Montero: What are some other uses for a product like this?
Paley: Meditation is huge but I also use this- a guy came in who’s a really good friend of mine and used to be a drummer who does Eye Movement Desensitization Reprocessing big for PTSD treatment. If you experience trauma, you store it in the body so in order to get the trauma out of your system you can’t just do talk therapy-it would take a very long time. It does bilateral stem and it starts with eye movement going back and forth and you start to reprocess the information by actually turning off the loop that happens when you have that response.
Montero: It seems like the real beauty is in the collaborative effort of this.
Paley: They’re the creators, we had to create the platform and get it to this first gen so there were enough hooks in it and people could see the future. The real use cases haven’t even revealed themselves yet. This is a controller, you can do all kinds of things with it.
Montero: You were behind a big phenomenon as the CEO of Beats by Dre. What are some big takeaways from that experience?
Paley: Beats was just the most incredible experience. You think that you’re boarding a train and all of a sudden, you’re on a rocket ship and you’re going to Mars. Beats was an extraordinary story and it was the genius of Jimmy Iovine, the zeitgeist of the time and I think for this there wasn’t as much technology and design it was more marketing, lifestyle and culture so the difference here is we’re trying to create a new category and a new product. What Beats did was it defined an existing category. I want to control this more because there’s so much technology and there’s so much unknown... We’re going to go small with this and grow it in a much more controlled way because there’s so much more technology.

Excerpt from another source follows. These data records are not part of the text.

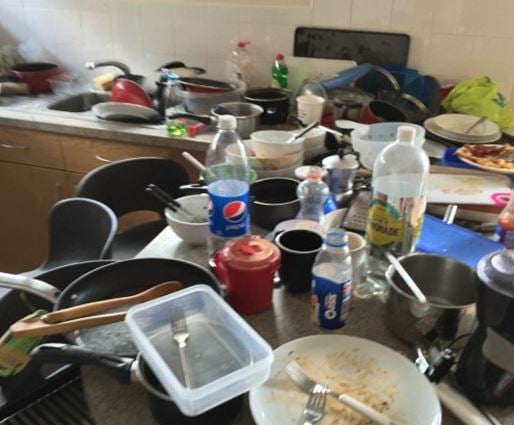 You are a GUI agent. You are given a task and a screenshot of the screen. Output one action in this format:
    pyautogui.click(x=<x>, y=<y>)
    Task: Click on the dirty pans
    This screenshot has height=425, width=514.
    Given the screenshot: What is the action you would take?
    pyautogui.click(x=405, y=303), pyautogui.click(x=273, y=96), pyautogui.click(x=255, y=118)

Montero: What was behind the design process of the first model called EP 01?
Paley: Trying to keep this out of the design conversation early on was really important to me because I wanted people to be able to experience the tech and I didn’t want them to get stuck in a design conversation. I work with a ton of designers and one of the Adidas designers I work with said, “listen, make it black.” If you make it black, you’re not going to have a design conversation. The minute you put a color on it, you’re making a design statement and if you don’t want to make that design statement. This being a collaborative effort, I know that this upper can change a thousand different ways. We have a designer we work with a designer named D’Wayne Edwards who runs Pensole , he was the first African American Art Director of Nike, he broke the ceiling and he ran brand Jordan for 12 years so he’s helping us right now and he will do all of our future designs. We focus on the miniaturization and optimization of the electronic package and all the software developments and then we let people like D’Wayne do the design.